Исходя из субстратной специфичности субтилигазы (фермент эффективно использует крупные гидрофобные донорные субстраты и малоэффективен с отрицательно заряженными остатками аминокислот или остатками пролина, попадающими в его активный центр), карту полипептидной цепи РНКазы А разделили на шесть фрагментов. Эти фрагменты были синтезированы и лигированы друг с другом в соответствии с вышеприведенной схемой с выходом, достигающим 70% на каждом этапе. В результате была получена полноразмерная полипептидная цепь РНКазы А (124 аминокислотных остатка), которая после спонтанного фолдинга приобрела искомую ферментативную активность. В ходе синтеза отдельных пептидов исследователи заменили два остатка His, находящихся в активном центре фермента (положения 12 и 119), на остатки 4-фторгистидина. Поскольку это производное His обладает pKa = 3,5 (pKa His = 6,8), у искусственной РНКазы А наблюдали резкий сдвиг в оптимуме pH реакции гидролиза субстрата без заметных изменений kкат, что было особенно неожиданным результатом, позволившим сделать интересные выводы о механизме ферментативной реакции, осуществляемой РНКазой А. Позднее субтилигаза была успешно использована для синтеза модифицированного гормона роста человека и циклических пептидов.
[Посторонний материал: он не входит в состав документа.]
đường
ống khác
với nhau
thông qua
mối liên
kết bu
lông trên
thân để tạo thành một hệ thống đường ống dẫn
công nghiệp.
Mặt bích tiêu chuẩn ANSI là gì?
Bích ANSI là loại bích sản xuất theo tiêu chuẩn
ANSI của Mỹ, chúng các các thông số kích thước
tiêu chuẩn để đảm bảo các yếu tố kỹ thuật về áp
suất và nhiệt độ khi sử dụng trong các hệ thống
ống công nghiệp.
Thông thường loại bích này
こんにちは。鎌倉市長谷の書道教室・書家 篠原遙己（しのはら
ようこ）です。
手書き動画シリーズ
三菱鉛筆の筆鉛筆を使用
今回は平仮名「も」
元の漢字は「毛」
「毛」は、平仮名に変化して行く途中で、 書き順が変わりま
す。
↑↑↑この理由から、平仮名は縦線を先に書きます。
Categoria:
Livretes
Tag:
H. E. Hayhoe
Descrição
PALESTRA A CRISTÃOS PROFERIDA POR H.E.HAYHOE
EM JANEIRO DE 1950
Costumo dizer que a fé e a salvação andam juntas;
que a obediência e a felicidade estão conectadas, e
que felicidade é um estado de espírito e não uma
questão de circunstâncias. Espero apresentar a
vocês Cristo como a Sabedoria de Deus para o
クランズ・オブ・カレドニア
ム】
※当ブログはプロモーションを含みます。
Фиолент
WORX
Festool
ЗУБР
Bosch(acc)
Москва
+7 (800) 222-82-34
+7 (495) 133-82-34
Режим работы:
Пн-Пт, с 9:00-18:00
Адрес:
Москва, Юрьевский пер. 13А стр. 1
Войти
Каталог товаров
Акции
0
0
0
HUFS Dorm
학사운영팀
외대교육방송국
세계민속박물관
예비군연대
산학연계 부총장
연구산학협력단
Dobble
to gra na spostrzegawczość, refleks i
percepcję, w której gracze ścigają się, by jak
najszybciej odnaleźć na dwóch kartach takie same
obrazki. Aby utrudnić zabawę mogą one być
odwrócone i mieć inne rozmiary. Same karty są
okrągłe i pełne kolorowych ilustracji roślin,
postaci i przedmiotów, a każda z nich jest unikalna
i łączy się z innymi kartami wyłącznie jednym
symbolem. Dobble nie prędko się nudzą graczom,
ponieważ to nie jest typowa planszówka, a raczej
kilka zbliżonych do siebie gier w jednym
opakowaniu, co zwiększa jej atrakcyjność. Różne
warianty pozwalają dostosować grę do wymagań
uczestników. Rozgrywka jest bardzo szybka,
Значение результатов, полученных в ходе направленного изменения субстратной специфичности субтилизина, превратившегося в субтилигазу, выходит далеко за рамки чисто прикладного использования нового искусственного фермента. Это и многие другие подобные исследования, осуществленные методами белковой инженерии, однозначно указывают на возможность изменения субстратной специфичности известных ферментов путем замены в них одного или нескольких критических аминокислотных остатков. Такого рода результаты, примеры которых уже были приведены выше и более подробно будут рассмотрены в следующем разделе, приподнимают завесу над механизмами молекулярной эволюции метаболических путей живого организма, лежащих в основе его существования. История развития молекулярной биологии и генетики показывает, что практически любой неизвестный в природе механизм, разработанный и реализованный исследователем в физиологических условиях в пробирке, уже используется in vivo в существующих генетических системах. Однажды на семинаре, когда кто-то пытался выдать банальность за новую информацию, Р.Б. Хесин сказал: "Это новость только для того, кто не читает научной литературы". Мы записаны в библиотеку Природы, однако, несмотря на все усилия, в настоящее время в состоянии читать на разных языках только букварь, написанный под ее диктовку. Вся область белковой инженерии, которая, на первый взгляд, кажется блестящим порождением лишь одного интеллекта человека, не есть исключение, поскольку ферменты с новой субстратной специфичностью могут быть результатом точковых мутаций, непрерывно происходящих в геноме любого живого организма. А следовательно, Природа непрерывно конструирует новые белки и отбирает лучшие варианты с самого момента возникновения жизни на Земле. И этот процесс ежеминутно происходит в биосфере, в том числе и в онтогенезе эукариот.